To use the LVDS structures built into the FPGA, I need to instantiate a module that can take the LVDS input signals and provide a simple clock output. The module for this is called a Differential Input Buffer; it can be found in Vivado’s Language Templates window.

Differential Input Buffer Template

I’ll copy and clean up the template into my top module file, I’ll also add clk_p and clk_n as inputs to the top module so I can route them into the IBUFDS instance.

module top (
  input clk_p,
  input clk_n
);

  wire clk;
  wire data_in;
  wire data_out;

  IBUFDS #(
    .DQS_BIAS("FALSE")
  ) IBUFDS_inst (
    .O(clk),
    .I(clk_p),
    .IB(clk_n)
   );

Since I’m using this clock to drive multiple blocks, it’s a best practice to use a General Clock Buffer (BUFG) so that Vivado will choose an appropriate buffer for this FPGA and minimize clock skewing. This is found in the Templates as well, under Verilog->Device Primitive Instantiation->Kintex UltraScale->CLOCK->BUFFER->General Clock Buffer (BUFG).

I’ll add this to my top module as well, routing the output of my IBUFDS buffer to the BUFG. The output of BUFG will be the clock signal used by my module and by the VIO core.

module top (
  input clk_p,
  input clk_n
);

  wire clk_int;
  wire clk;
  wire data_in;
  wire data_out;

  IBUFDS #(
    .DQS_BIAS("FALSE")
  ) IBUFDS_inst (
    .O(clk_int),
    .I(clk_p),
    .IB(clk_n)
   );

  BUFG BUFG_inst (
    .O(clk),
    .I(clk_int)
   );

At this point I can run Synthesis and inspect the design. Here’s the schematic view that shows the big picture.

schematic

Selecting the clock pins

From the schematic view I can click on the clk_p pin and it’ll select that pin from the I/O Ports view below the schematic in the IDE. From there, I can set the Site, I/O Std and DIFF_TERM_ADV as described in the KU3 User Manual. In this case I’m choosing to use the 250MHz Fabric Clock.

IO Port Planning

After making these changes I used CTRL+S to save my settings, and Vivado prompted me to save a .xdc constraints file which I named myconstraints.xdc.

The file generated has these contents, part of the contents here are from the selections I made in the IDE and some are added by Vivado for the VIO core I instantiated.

set_property PACKAGE_PIN AA24 [get_ports clk_p]
set_property IOSTANDARD LVDS [get_ports clk_p]
set_property DIFF_TERM_ADV TERM_100 [get_ports clk_p]
set_property C_CLK_INPUT_FREQ_HZ 300000000 [get_debug_cores dbg_hub]
set_property C_ENABLE_CLK_DIVIDER false [get_debug_cores dbg_hub]
set_property C_USER_SCAN_CHAIN 1 [get_debug_cores dbg_hub]
connect_debug_port dbg_hub/clk [get_nets clk]
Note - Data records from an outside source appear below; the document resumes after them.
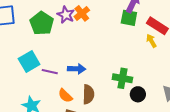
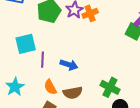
purple line: (50, 72) -> (42, 60), turned 63
brown semicircle: (88, 94) -> (73, 93), turned 60

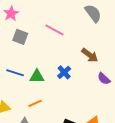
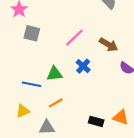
pink line: (54, 30) -> (74, 38), moved, turned -66
blue line: (15, 73) -> (32, 84), moved

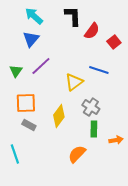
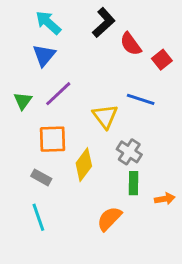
black L-shape: (73, 16) -> (104, 23), turned 50
red semicircle: (92, 31) -> (131, 44), turned 108
yellow triangle: (74, 82) -> (105, 116), turned -30
orange square: (26, 103) -> (53, 139), moved
cyan line: (15, 154) -> (38, 217), moved

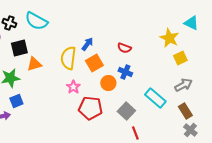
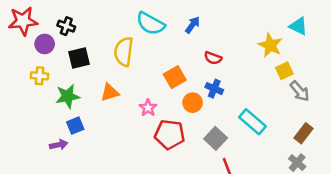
cyan semicircle: (36, 21) -> (150, 24), moved
blue arrow: (87, 44) -> (193, 25), moved
yellow semicircle: (68, 58) -> (124, 52), moved
orange triangle: (34, 64) -> (110, 92), moved
gray arrow: (183, 85) -> (300, 91), moved, turned 78
brown rectangle: (185, 111) -> (304, 133), moved, turned 70

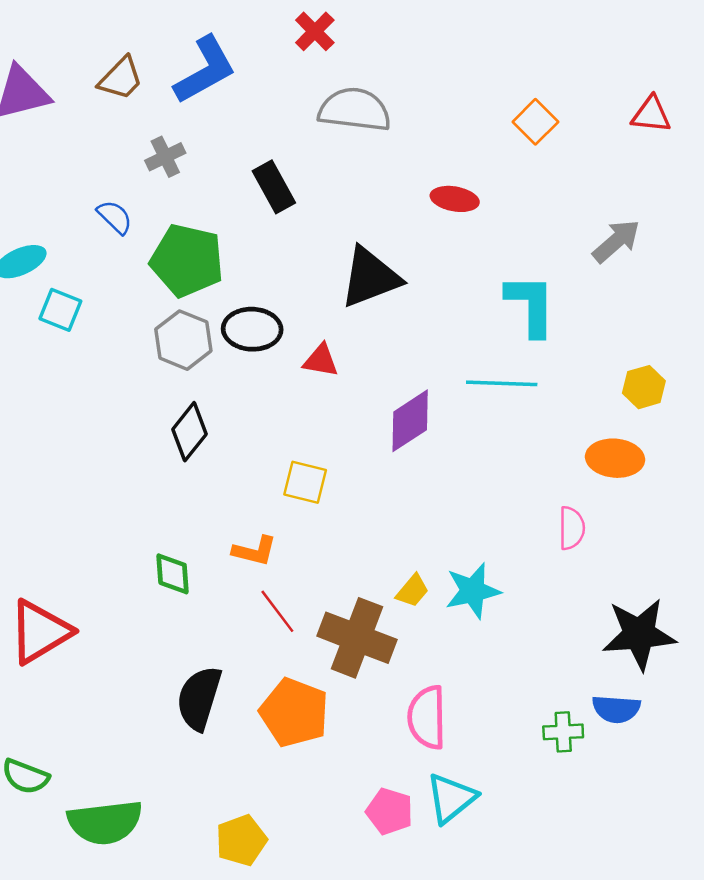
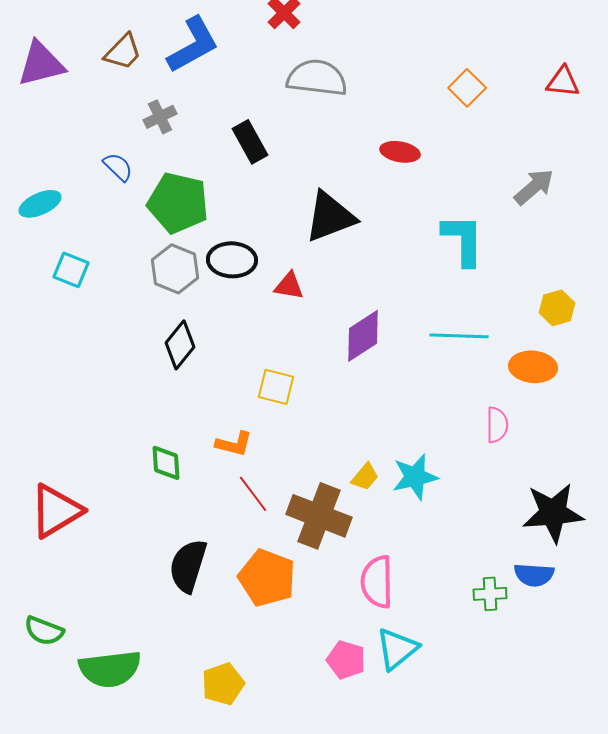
cyan square: (60, 310) -> (71, 270), moved
cyan line: (502, 383) -> (459, 336), moved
With that in place I can re-run synthesis, run implementation and generate a bitstream for my KU3.

Deploying and testing

With the bitstream generated, I can open the Hardware Manager. After connecting to my device I can use the Program Device option, which will auto-populate with my bitfile and debug probes file, hit Program and wait for the magic to happen.

Program Device

Once programmed, if all works well Vivado will automatically open a VIO dashboard window. In that window you can hit the green + to add the input and output probes.

Adding Probes

With that open I can start poking at the data_in signal and watch the updates reflect in the data_out signal.

Peeking and poking signals

Conclusion

With all this setup I have an easy means to do some interactive control with designs that are running in a live FPGA. I hope other Vivado noobies can follow this guide to help in their digital design adventures. If you follow this guide and run into any issues reach out to me and I’ll try to help you out.

I’d like to thank JT Kellington, Kevin Irick and Mark Paluszkiewicz for offering their help and experience. I ran into many issues trying to hack my way through this and their assistance was extremely helpful in getting this up and running. Thank you!